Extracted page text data
== Segment start ==
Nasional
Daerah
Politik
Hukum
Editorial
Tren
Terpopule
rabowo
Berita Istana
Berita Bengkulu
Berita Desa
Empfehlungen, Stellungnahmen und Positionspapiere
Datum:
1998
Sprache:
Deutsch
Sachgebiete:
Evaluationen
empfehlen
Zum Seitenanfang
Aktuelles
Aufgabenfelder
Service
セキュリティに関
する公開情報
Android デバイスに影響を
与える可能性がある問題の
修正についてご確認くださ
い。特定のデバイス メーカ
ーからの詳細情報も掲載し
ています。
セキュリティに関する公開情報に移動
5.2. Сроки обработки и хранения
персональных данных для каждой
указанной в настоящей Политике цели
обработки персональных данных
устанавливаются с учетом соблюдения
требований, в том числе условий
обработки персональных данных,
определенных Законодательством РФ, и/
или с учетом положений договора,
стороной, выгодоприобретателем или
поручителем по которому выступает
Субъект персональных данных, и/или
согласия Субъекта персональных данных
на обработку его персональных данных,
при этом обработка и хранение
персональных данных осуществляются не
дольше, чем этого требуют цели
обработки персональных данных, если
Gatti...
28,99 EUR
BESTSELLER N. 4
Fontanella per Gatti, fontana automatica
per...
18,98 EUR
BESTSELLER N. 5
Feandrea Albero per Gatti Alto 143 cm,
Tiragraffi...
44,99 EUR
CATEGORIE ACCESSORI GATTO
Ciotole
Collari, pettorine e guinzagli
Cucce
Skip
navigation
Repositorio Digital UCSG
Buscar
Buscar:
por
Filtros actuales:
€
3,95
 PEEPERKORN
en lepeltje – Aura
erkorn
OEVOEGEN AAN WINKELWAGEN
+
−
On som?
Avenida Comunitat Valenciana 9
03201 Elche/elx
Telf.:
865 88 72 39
== Segment end ==
- **PROBLEM DETAILS**
Among the records above, extract exactly the lines from the line with "обработки персональных данных, если" to the line with "Avenida Comunitat Valenciana 9", both lines included, and leave out the rest.

- **RESULT OF THE EXERCISE**
обработки персональных данных, если
Gatti...
28,99 EUR
BESTSELLER N. 4
Fontanella per Gatti, fontana automatica
per...
18,98 EUR
BESTSELLER N. 5
Feandrea Albero per Gatti Alto 143 cm,
Tiragraffi...
44,99 EUR
CATEGORIE ACCESSORI GATTO
Ciotole
Collari, pettorine e guinzagli
Cucce
Skip
navigation
Repositorio Digital UCSG
Buscar
Buscar:
por
Filtros actuales:
€
3,95
 PEEPERKORN
en lepeltje – Aura
erkorn
OEVOEGEN AAN WINKELWAGEN
+
−
On som?
Avenida Comunitat Valenciana 9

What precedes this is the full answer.